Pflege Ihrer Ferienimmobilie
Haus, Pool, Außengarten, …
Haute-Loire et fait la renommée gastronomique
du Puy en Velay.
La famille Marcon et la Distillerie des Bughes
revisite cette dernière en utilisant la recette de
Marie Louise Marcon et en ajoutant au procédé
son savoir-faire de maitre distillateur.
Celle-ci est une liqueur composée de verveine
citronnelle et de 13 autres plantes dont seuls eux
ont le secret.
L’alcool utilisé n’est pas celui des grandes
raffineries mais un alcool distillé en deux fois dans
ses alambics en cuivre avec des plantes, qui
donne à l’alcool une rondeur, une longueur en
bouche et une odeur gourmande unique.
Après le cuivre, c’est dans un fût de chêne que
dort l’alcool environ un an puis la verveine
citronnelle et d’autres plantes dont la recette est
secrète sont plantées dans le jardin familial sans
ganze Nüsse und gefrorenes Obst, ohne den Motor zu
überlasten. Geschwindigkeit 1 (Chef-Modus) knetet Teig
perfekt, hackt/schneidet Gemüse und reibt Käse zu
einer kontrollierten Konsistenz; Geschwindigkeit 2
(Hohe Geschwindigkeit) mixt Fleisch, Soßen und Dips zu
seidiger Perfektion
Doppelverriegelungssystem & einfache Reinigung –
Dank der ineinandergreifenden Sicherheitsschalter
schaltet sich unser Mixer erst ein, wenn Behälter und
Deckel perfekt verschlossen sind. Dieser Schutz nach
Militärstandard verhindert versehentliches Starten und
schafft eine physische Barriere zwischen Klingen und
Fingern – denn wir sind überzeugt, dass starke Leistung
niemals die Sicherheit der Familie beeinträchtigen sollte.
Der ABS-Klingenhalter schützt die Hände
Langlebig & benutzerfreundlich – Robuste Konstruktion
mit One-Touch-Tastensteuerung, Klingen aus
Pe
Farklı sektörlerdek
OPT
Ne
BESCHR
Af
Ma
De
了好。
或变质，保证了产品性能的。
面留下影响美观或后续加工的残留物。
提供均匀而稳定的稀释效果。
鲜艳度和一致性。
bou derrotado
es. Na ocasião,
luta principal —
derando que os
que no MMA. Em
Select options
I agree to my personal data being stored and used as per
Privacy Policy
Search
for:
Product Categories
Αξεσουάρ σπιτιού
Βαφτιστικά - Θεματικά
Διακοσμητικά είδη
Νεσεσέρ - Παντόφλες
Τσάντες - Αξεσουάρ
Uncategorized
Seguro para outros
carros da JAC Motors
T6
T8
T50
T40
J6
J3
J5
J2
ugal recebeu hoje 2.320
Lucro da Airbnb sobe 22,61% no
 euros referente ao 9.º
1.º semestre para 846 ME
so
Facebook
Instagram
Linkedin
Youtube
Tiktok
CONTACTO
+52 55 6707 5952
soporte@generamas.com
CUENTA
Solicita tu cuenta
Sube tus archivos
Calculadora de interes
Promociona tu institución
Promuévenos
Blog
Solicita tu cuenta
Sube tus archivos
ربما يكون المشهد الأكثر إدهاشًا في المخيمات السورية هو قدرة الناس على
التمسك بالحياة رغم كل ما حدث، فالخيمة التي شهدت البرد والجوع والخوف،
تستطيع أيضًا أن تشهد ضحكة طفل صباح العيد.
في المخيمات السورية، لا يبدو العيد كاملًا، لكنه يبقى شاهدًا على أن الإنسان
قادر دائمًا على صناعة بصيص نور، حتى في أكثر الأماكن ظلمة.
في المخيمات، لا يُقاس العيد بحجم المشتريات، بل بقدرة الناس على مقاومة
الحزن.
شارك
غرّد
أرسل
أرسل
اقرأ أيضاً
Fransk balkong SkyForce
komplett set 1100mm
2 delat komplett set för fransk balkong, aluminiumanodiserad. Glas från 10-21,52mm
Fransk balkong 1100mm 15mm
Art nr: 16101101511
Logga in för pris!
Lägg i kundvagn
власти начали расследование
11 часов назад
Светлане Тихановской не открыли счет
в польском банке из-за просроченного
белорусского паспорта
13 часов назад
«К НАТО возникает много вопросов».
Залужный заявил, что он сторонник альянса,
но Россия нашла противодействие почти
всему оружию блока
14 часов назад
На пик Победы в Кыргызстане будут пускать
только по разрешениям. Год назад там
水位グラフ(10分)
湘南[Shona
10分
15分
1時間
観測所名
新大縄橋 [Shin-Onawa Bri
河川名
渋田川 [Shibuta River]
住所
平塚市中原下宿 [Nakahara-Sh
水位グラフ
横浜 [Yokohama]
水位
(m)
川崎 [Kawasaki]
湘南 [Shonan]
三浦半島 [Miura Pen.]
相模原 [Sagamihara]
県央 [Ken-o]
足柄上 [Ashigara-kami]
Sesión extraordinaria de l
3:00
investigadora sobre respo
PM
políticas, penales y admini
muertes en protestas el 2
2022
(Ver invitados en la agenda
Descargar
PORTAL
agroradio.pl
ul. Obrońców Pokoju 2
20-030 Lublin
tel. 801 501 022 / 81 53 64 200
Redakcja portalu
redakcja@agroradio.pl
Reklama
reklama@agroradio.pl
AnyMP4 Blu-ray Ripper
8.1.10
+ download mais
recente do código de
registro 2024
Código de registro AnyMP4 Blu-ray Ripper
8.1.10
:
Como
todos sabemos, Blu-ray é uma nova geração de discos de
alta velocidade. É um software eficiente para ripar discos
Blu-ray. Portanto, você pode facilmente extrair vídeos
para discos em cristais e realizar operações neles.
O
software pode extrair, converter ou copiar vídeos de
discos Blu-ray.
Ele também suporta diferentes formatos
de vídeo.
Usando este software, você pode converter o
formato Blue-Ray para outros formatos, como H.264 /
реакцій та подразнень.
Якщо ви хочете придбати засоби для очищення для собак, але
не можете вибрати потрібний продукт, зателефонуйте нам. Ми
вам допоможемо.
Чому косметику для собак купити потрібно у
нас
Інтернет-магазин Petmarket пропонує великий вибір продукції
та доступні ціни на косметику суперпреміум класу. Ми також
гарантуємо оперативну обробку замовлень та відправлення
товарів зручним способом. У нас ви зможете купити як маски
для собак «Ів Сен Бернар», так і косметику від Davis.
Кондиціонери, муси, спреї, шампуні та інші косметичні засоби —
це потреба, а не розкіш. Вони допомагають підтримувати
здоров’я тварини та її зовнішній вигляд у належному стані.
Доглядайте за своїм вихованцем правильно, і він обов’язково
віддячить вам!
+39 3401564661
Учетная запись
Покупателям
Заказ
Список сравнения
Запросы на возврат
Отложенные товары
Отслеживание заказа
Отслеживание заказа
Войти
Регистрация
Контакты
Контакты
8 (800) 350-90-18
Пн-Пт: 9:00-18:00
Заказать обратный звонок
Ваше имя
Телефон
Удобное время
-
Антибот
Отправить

==================================================

Your assignment:
Only one part of the material above is to be transcribed, namely the lines starting with the line that has "三浦半島 [Miura Pen.]" and going on through the line that has "Якщо ви хочете", exactly as they stand.

Output of the exercise:
三浦半島 [Miura Pen.]
相模原 [Sagamihara]
県央 [Ken-o]
足柄上 [Ashigara-kami]
Sesión extraordinaria de l
3:00
investigadora sobre respo
PM
políticas, penales y admini
muertes en protestas el 2
2022
(Ver invitados en la agenda
Descargar
PORTAL
agroradio.pl
ul. Obrońców Pokoju 2
20-030 Lublin
tel. 801 501 022 / 81 53 64 200
Redakcja portalu
redakcja@agroradio.pl
Reklama
reklama@agroradio.pl
AnyMP4 Blu-ray Ripper
8.1.10
+ download mais
recente do código de
registro 2024
Código de registro AnyMP4 Blu-ray Ripper
8.1.10
:
Como
todos sabemos, Blu-ray é uma nova geração de discos de
alta velocidade. É um software eficiente para ripar discos
Blu-ray. Portanto, você pode facilmente extrair vídeos
para discos em cristais e realizar operações neles.
O
software pode extrair, converter ou copiar vídeos de
discos Blu-ray.
Ele também suporta diferentes formatos
de vídeo.
Usando este software, você pode converter o
formato Blue-Ray para outros formatos, como H.264 /
реакцій та подразнень.
Якщо ви хочете придбати засоби для очищення для собак, але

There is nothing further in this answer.